Re: we should wait for 1sided implementations

Eric Salo (salo@mrjones.engr.sgi.com)
Fri, 31 May 1996 14:30:56 -0700

Jim, I've been thinking about your comments on the Meiko DMA model and I'm now
very curious. Is it 100% general? Meaning, can the transfer lengths be an
arbitrary number of bytes, and does this apply to both reads and writes? It
seems like it would be relatively easy, as you say, to implement fully general
reads from the host memory with a few shifts and masks. But writes are sort of
nasty, because unless the DMA engine is only 8-bits wide it will have to load
in the first/last word from the host, mask in the new partial values, and then
write out the complete words.

> You should look at the numbers and discussion for the IBM
> implementation. They have taken the trouble to collect data "on the
> fly", so that the time spent collecting it into a contiguous buffer
> can be masked by the time sent sending the previous block. This also
> means that they use only communication chunk sized buffers, no matter
> how large the non-contiguous message is. (Something the user could
> never achieve if she had to flatten the message herself).
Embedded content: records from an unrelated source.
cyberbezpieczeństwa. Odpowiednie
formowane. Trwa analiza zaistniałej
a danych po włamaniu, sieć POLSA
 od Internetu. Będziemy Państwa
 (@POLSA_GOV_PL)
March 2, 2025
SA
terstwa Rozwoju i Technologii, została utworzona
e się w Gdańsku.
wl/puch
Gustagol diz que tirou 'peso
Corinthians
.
References, *please*!! This is very interesting! Is it really that much faster?
If the individual chunks are small, it seems likely that the overhead of
breaking up the transfer might slow things down, but that's just off the top of
my head. Does anyone have a good set of measurements for lots of different
layouts?

> The problem is that we're trying to write a standard which encourages
> portability. This means that where there are restrictions in the
> standard the user code should conform to them *even if it need not* on
> the particular machine it is currently running on. However on such
> machines it may be impossible for the user to conform to the
> restrictions.

This would be bad, of course, and in general I agree. But in the specific case
of data alignment I still don't see the problem. Let's say just for the sake of
argument that Hell freezes over and we actually do vote to require all data
chunks to be 64-bit aligned. This is trivial for both users and implementations
to check. Even in Fortran, since we've yet to locate any vendors with Fortran
compilers that don't have some sort of pointer extensions.
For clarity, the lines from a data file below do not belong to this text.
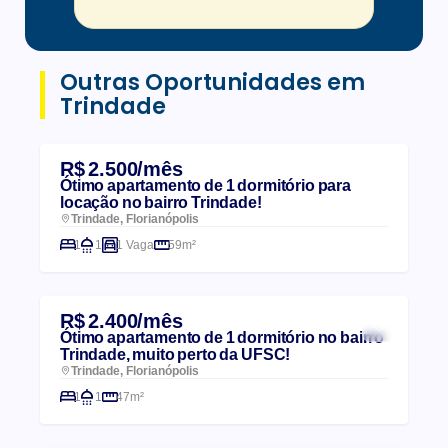
Outras Oportunidades em
Trindade
R$ 2.500/mês
Ótimo apartamento de 1 dormitório para
locação no bairro Trindade!
Trindade, Florianópolis
1
1
1 Vaga
59m²
R$ 2.400/mês
Ótimo apartamento de 1 dormitório no bairro
Trindade, muito perto da UFSC!
Trindade, Florianópolis
1
1
47m²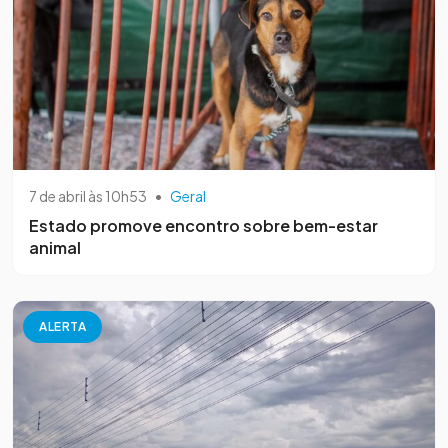
7 de abril às 10h53
•
Geral
Estado promove encontro sobre bem-estar
animal
ALERTA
> That's where we disagree, and it's exactly the point I'm making. I
> don't believe that we can or should promise anything about the
> performance of remote store access.

We can't make any ironclad guarantees, but we can and should make it possible
to create simple implementations which will be very fast. Remote stores are
fundamentally more optimizible than vanilla send/recv and IMHO MPI should do
everything that it can to allow implementations to take advantage of that.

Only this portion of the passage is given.